Interest in mussel-inspired materials continues to increase due to the impressive adhesive and mechanical properties of the mussel byssus, the anchor that attaches mussels to surfaces. The byssus is rich in iron as well as DOPA, an amino acid with a catechol side chain that is found in many mussel adhesive proteins. The byssus is formed by secretion of acidic precursor liquids in the alkaline marine environment. Previous studies have shown that coordination interactions between iron and DOPA, favored at high pH, function as mechanical cross-linkers. Hypotheses have suggested that, in addition to participating in coordination, iron may also react with catechols to form covalent cross-links, further contributing to the mechanical performance of the byssus.

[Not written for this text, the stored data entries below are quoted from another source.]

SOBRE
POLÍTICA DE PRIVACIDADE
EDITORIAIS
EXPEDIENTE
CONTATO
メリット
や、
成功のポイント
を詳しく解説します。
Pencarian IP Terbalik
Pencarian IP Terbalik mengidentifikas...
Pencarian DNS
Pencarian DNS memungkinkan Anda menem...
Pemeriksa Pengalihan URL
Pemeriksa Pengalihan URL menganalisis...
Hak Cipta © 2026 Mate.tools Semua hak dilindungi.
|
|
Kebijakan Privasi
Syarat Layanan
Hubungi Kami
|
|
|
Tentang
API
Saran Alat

In work published in Advanced Functional Materials, researchers at Northwestern University and University of Chicago investigated the formation of model cross-linked polymer networks produced by mixing Fe(III) and catechol polymers, emphasizing the chemical and mechanical consequences of the acidic to alkaline pH change associated with byssal processing. The researchers, led by Phillip Messersmith, uncover new details of iron-catechol interactions and provide the first direct demonstration of Fe(III) catalyzed covalent catechol polymer cross-linking. At acidic pH, mixtures of Fe(III) and catechol polymer formed a covalently cross-linked elastic network. The mechanical properties of the material became more viscoelastic as the pH increased, reflecting the dynamic nature of Fe(III) -catechol coordination complexes formed at alkaline pH. The coordination bonds dramatically toughen the material, acting as sacrificial bonds that rupture during deformation, and re-forming again upon unloading due to their dynamic nature.
Their findings reveal added complexities of iron-catechol interactions, aid in understanding the role of pH, iron and catechol in mussel byssus processing, and illustrate the wide range of physical properties accessible in synthetic materials through mimicry of mussel protein chemistry and processing.